SUPPLIED DATA =

+-------+

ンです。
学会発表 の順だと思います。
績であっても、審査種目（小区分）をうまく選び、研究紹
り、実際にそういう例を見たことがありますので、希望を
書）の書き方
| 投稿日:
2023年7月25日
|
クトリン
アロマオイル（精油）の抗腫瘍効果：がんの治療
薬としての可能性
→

+-------+

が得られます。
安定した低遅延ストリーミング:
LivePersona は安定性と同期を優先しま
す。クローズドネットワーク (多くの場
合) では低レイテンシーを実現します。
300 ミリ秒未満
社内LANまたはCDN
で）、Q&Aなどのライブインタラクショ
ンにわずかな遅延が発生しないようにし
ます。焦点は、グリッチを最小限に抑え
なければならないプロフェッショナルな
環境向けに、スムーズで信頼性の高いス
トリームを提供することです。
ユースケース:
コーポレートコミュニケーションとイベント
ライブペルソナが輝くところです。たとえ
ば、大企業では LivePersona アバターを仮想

+-------+

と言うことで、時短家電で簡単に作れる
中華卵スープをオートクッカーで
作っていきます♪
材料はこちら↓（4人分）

+-------+

TASK OBJECTIVE = Output the lines of the records above exactly as they appear, from the line containing "と言うことで、時短家電で簡単に作れる" through the line containing "材料はこちら↓（4人分）".

EXERCISE ANSWER =
と言うことで、時短家電で簡単に作れる
中華卵スープをオートクッカーで
作っていきます♪
材料はこちら↓（4人分）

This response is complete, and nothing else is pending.